Australia se ha convertido en uno de los países más observados del mundo en materia de jubilación. Su sistema, basado en una combinación de pensión pública y ahorro privado obligatorio, es citado con frecuencia como ejemplo de sostenibilidad financiera frente al envejecimiento de la población y la presión que sufren muchos sistemas europeos de reparto.

El modelo australiano se apoya en tres pilares. El primero es una pensión pública destinada a garantizar unos ingresos mínimos durante la jubilación. Se concede en función de la renta y el patrimonio del ciudadano, por lo que está orientada principalmente a quienes tienen menos recursos. El segundo pilar, considerado el núcleo del sistema, es el denominado “superannuation”, un mecanismo de capitalización obligatoria mediante el cual las empresas deben aportar una parte del salario de cada trabajador a un fondo privado de ahorro para la jubilación. El tercero corresponde al ahorro voluntario adicional que cada persona quiera realizar.

El sistema obligatorio de ahorro fue introducido en los años noventa y ha ido ampliándose progresivamente. Actualmente, los empleadores deben ingresar el equivalente al 12% del salario del trabajador en un fondo de pensiones privado, una aportación que se suma al sueldo y que queda invertida hasta la edad de retiro.

Ese dinero no permanece inmóvil. Los fondos lo invierten en mercados financieros, infraestructuras, deuda pública o activos inmobiliarios con el objetivo de aumentar el capital acumulado durante la vida laboral. El resultado es que Australia ha construido uno de los mayores sistemas de ahorro previsional del planeta, con activos que superan ampliamente el tamaño de su economía nacional.

Diversos organismos internacionales consideran que este modelo reduce la presión sobre las cuentas públicas porque una parte importante de la jubilación futura depende del ahorro individual acumulado y no únicamente de las cotizaciones de los trabajadores en activo. Además, al existir fondos multimillonarios, el sistema también actúa como fuente de financiación para la economía australiana. Un informe difundido este año por el Instituto Santalucía señala incluso que el esquema ha contribuido al crecimiento económico del país y al fortalecimiento del ahorro interno.

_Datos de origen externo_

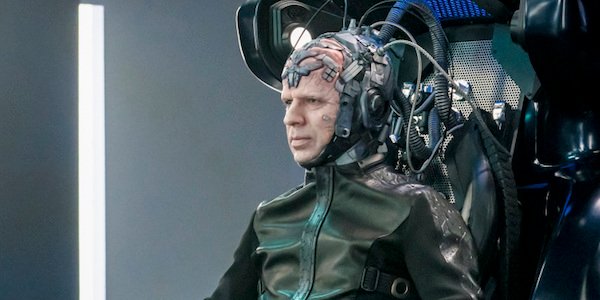 Locate an element on the screen. The height and width of the screenshot is (300, 600). cables is located at coordinates (381, 44), (405, 31), (397, 108). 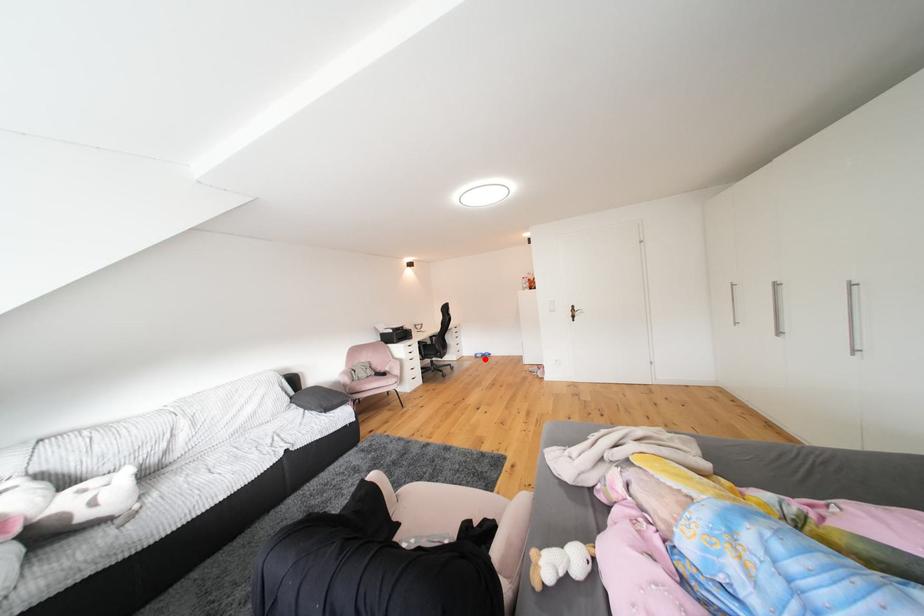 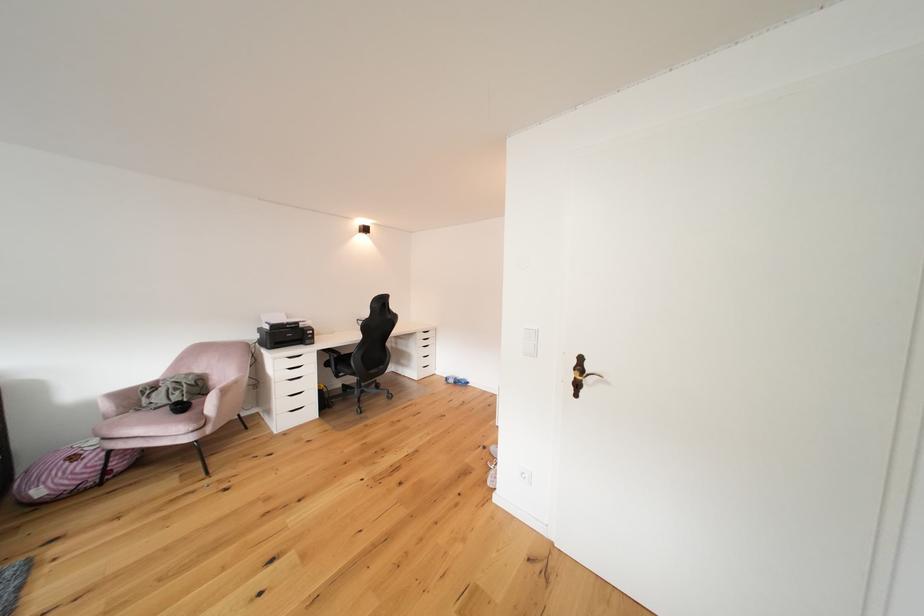 Find the pixel in the second image that matches the highlighted location in the first image.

Otra de las características destacadas es la flexibilidad. Los trabajadores pueden realizar aportaciones adicionales voluntarias y elegir entre distintos fondos de inversión, aunque el sistema está regulado por organismos públicos encargados de supervisar la solvencia y el funcionamiento de las entidades gestoras.

Los contras del modelo australiano

Sin embargo, el modelo no está exento de críticas. Algunos expertos advierten de que el nivel final de ingresos depende mucho de la continuidad laboral y de la evolución de los mercados financieros. Las personas con carreras laborales intermitentes, salarios bajos o largos periodos fuera del mercado de trabajo pueden llegar a la jubilación con un ahorro insuficiente. También existe preocupación por las diferencias de patrimonio acumulado entre hombres y mujeres y por el impacto de las crisis bursátiles sobre los fondos de pensiones.

Aun así, el esquema australiano aparece regularmente entre los mejores valorados en los rankings internacionales de sistemas de pensiones. Frente a los modelos tradicionales de reparto predominantes en Europa, Australia ha apostado por una fórmula mixta que busca repartir el coste de la jubilación entre el Estado, las empresas y los propios trabajadores.

El debate sobre este modelo ha ganado fuerza en numerosos países en los últimos años debido al envejecimiento demográfico y al aumento de la esperanza de vida. Gobiernos y analistas económicos observan con atención la experiencia australiana como posible inspiración para reformar sistemas de pensiones sometidos a crecientes tensiones financieras.